Carling shook her head. He was irrepressible. She said, “The particular tunnel I’m talking about is straightforward enough. It leads up to a street-level building with the windows blocked out. Most of the Vampyres don’t take the chance that something might happen in the water and leave them floating exposed to the surface, so they take extra precautions and wrap up from head to toe anyway.”
“I would too.” Rune rolled in the water. “You know, it’s a nice day for a swim and all, but if you’re game, I can get us to shore a lot quicker.”
She looked at him questioningly. “I’m game.”
He kicked around so that his back was to her. “Put your arms around my neck.”

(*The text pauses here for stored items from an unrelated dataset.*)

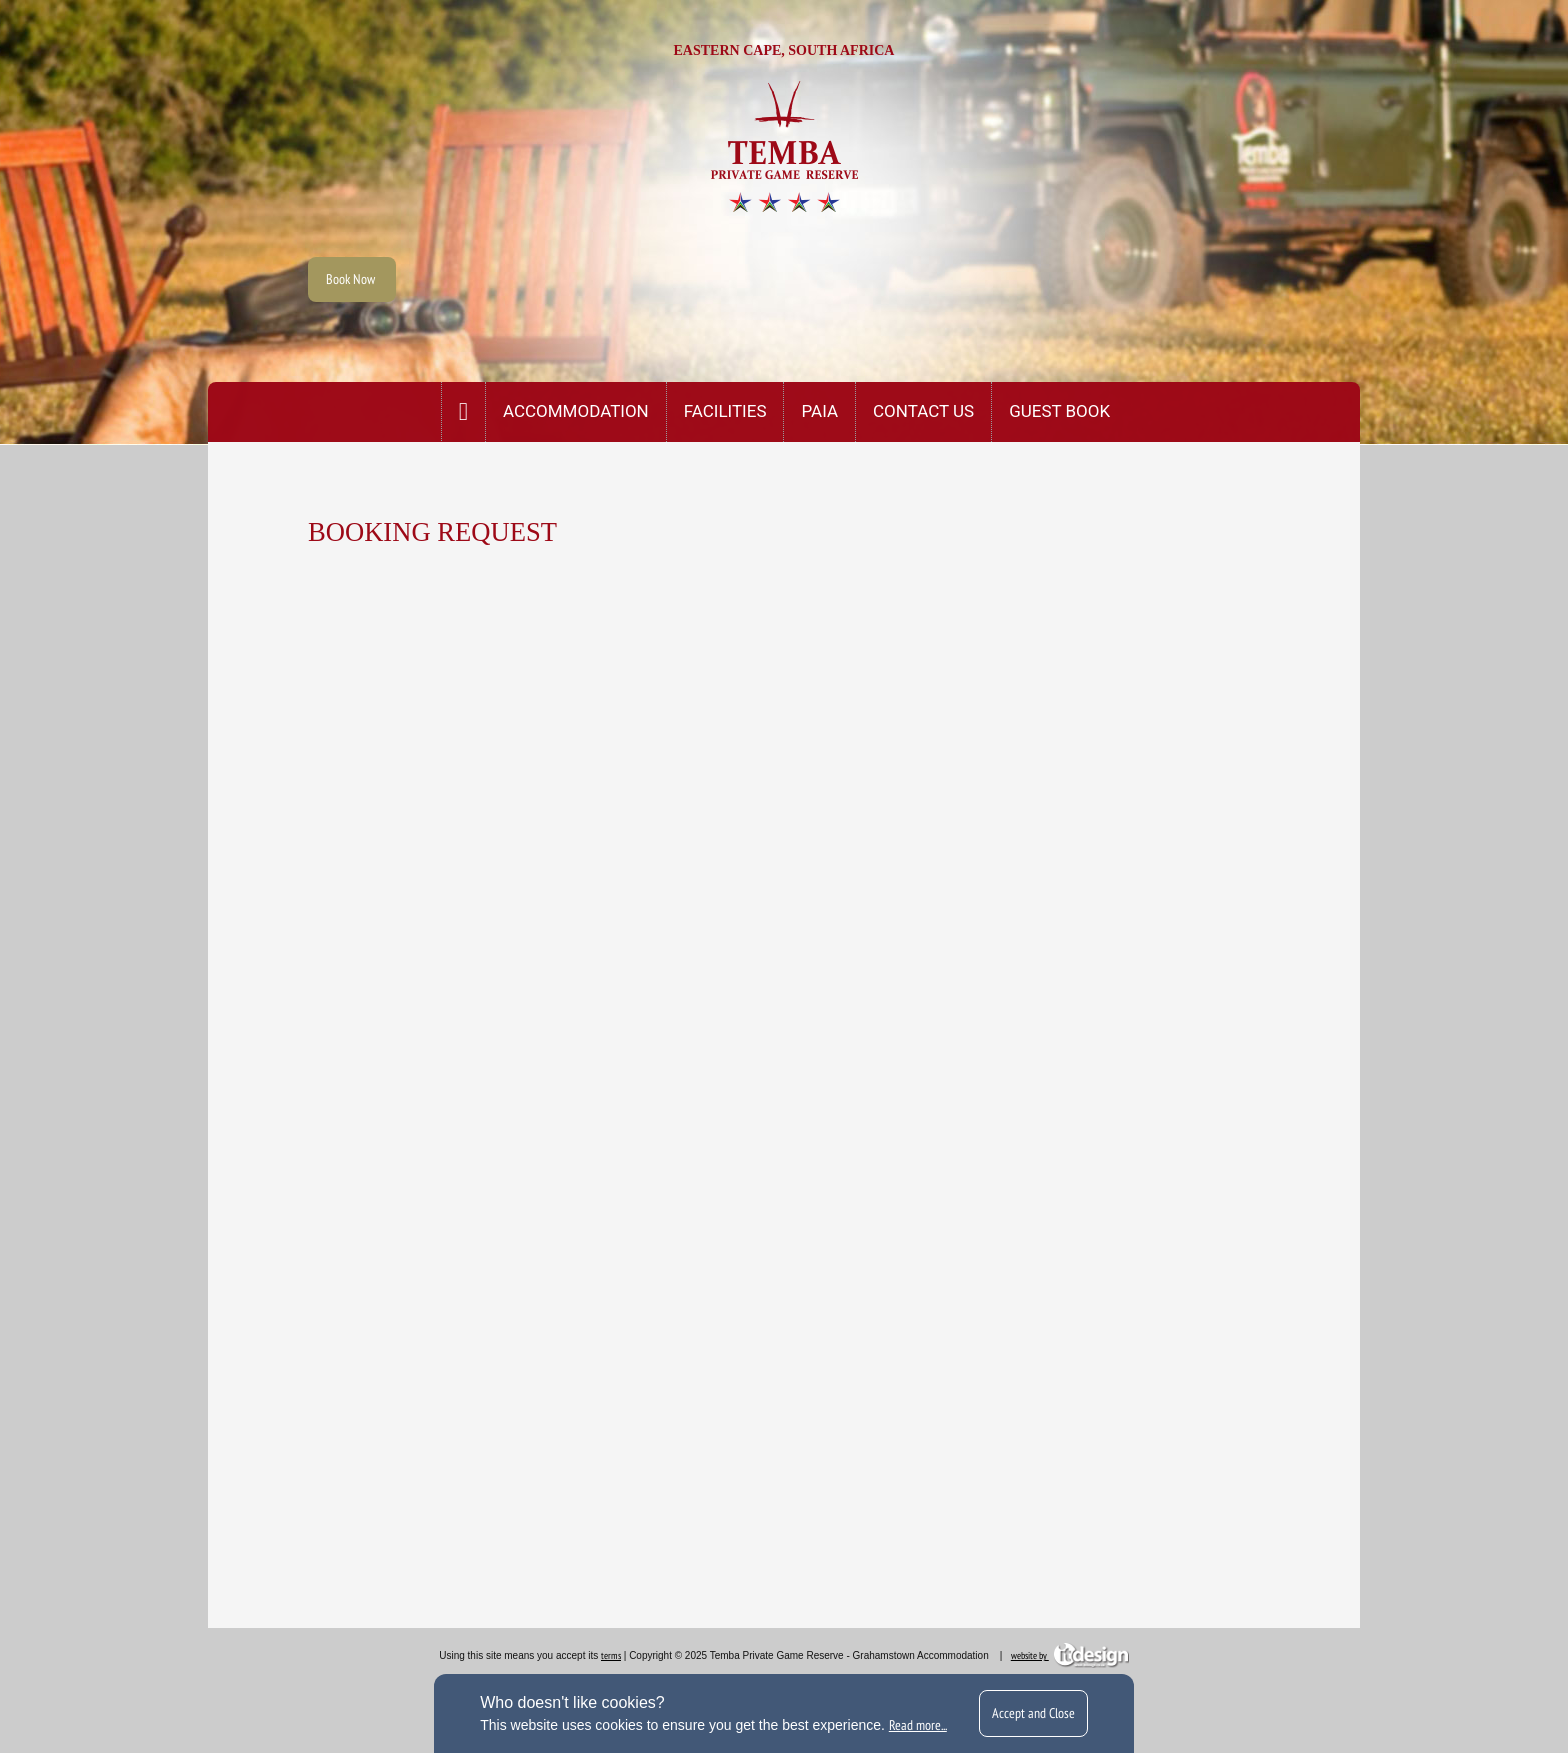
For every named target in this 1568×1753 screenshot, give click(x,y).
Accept (1033, 1713)
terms (611, 1655)
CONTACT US (923, 411)
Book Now (352, 279)
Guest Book (1059, 411)
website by (1070, 1655)
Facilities (725, 411)
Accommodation (576, 411)
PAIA (819, 411)
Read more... (918, 1725)
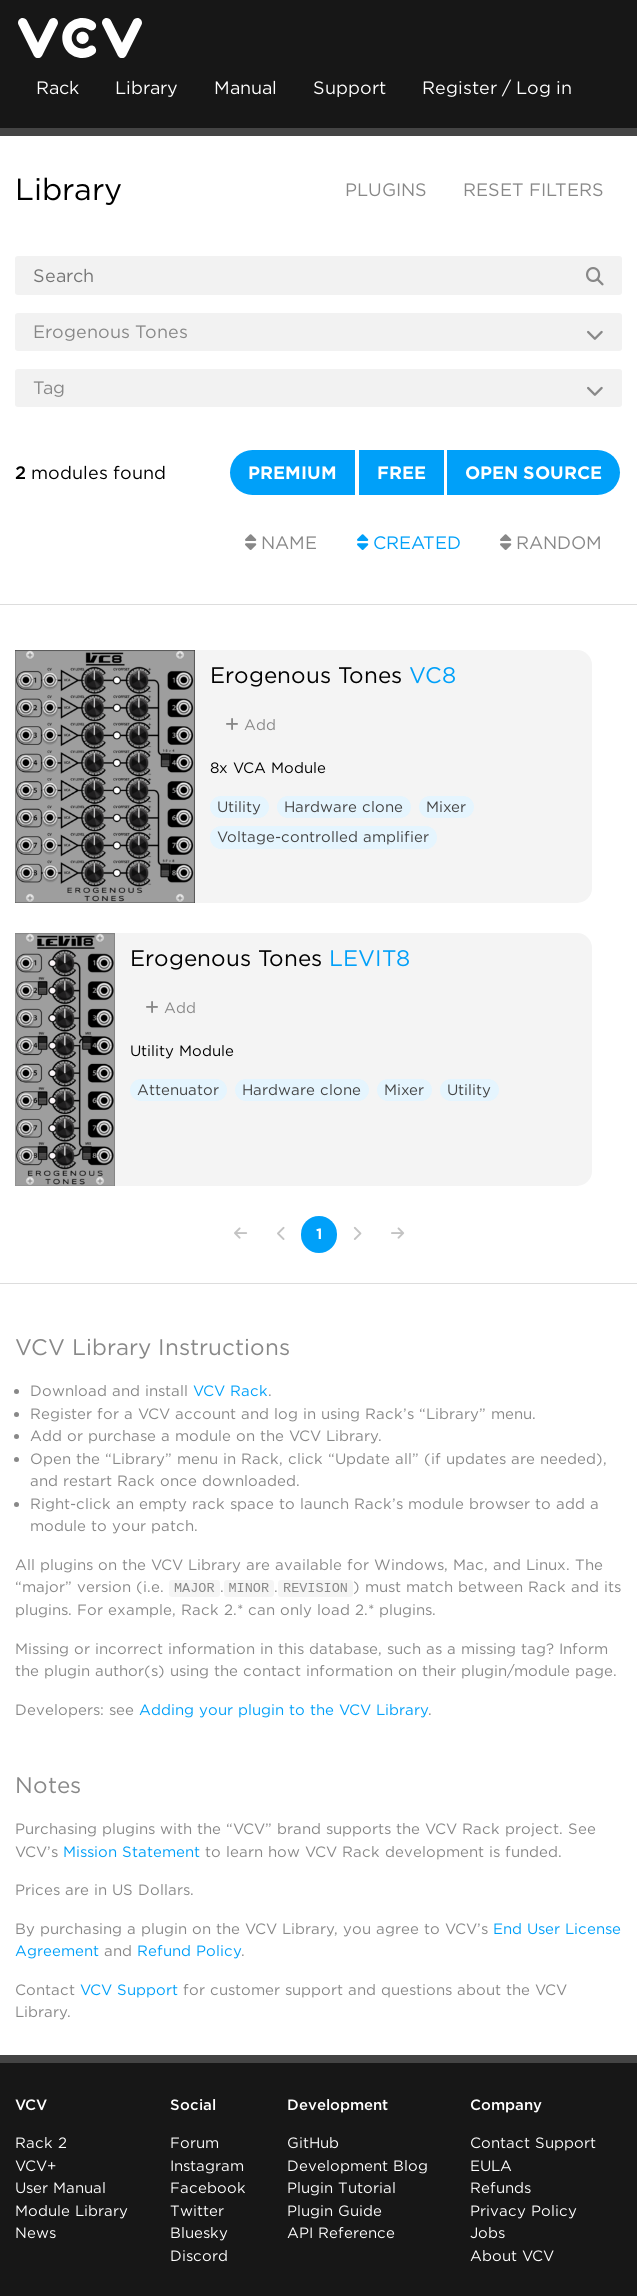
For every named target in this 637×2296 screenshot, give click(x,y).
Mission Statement (131, 1851)
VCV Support (129, 1989)
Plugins (386, 189)
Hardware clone (343, 807)
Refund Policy (189, 1950)
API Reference (341, 2232)
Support (349, 87)
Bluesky (199, 2232)
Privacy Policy (523, 2210)
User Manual (60, 2187)
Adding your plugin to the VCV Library (283, 1709)
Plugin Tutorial (341, 2187)
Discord (199, 2255)
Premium (292, 472)
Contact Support (533, 2142)
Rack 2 (41, 2142)
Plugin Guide (334, 2210)
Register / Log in (497, 87)
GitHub (313, 2142)
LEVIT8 (369, 957)
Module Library (71, 2210)
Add (250, 725)
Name (281, 542)
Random (551, 542)
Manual (245, 87)
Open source (533, 472)
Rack (57, 87)
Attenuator (178, 1090)
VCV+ (35, 2165)
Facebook (208, 2187)
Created (409, 542)
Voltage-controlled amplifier (323, 837)
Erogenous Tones (306, 674)
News (35, 2232)
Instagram (207, 2165)
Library (146, 87)
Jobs (487, 2232)
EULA (491, 2165)
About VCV (512, 2255)
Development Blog (357, 2165)
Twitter (197, 2210)
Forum (194, 2142)
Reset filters (533, 189)
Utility (239, 807)
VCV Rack (230, 1391)
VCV (31, 2104)
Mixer (446, 807)
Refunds (500, 2187)
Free (401, 472)
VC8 (432, 674)
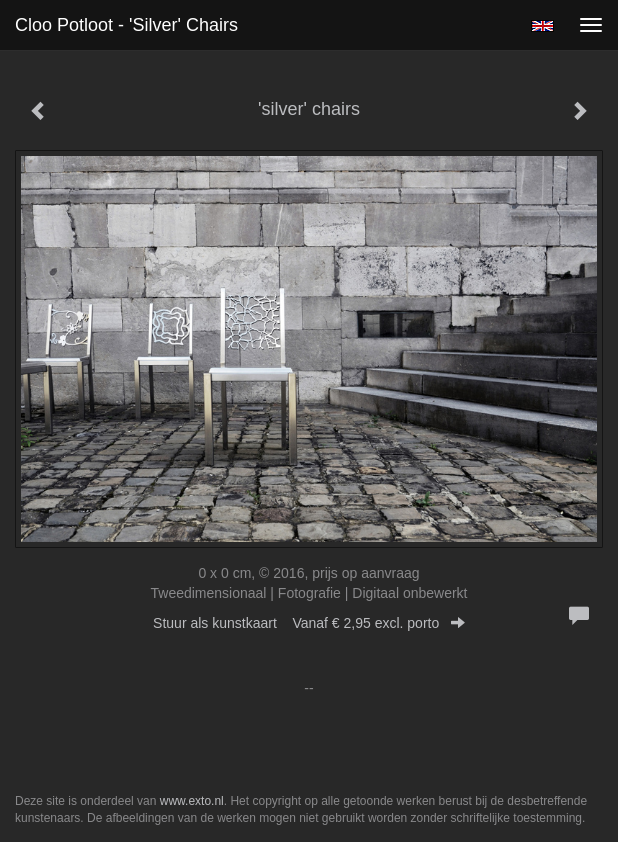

He almost groaned aloud from pleasure as she slipped her cool arms around his neck and her curved body brushed against him. He handed her the container’s strap. She said, “Taking off from the water must be strenuous.”
“It’s not the smoothest way to get in the air,” he said. “So hold on tight.”
Her arms tightened, which pressed her breasts against his back, and his cock stiffened again despite the cold swim. He shook his head hard so that drops flew. Then he kicked into a swim, moving faster and harder as he changed into his Wyr form. He waited until he felt her find her place on his back, her arms still tight around his eagle’s neck as she gripped him with her knees. Then with a massive heave, he lunged up out of the water as his giant wings unfurled and hammered down several times hard and fast.
He had not exaggerated. It was not the smoothest way for a gryphon to take to the air. He basically had to claw his massive body out of the water through sheer strength and speed, but within moments he had them airborne. Carling laughed as he worked into a steep ascent and the tall ghostly lines of the Golden Gate Bridge appeared in the fog ahead of them. He smiled to hear her laughter. She sounded so carefree and full of glee, so unlike the intense, dark-spirited woman who had met him in her great hall just a few days ago.
Then he banked and wheeled into a turn, and they flew toward the city.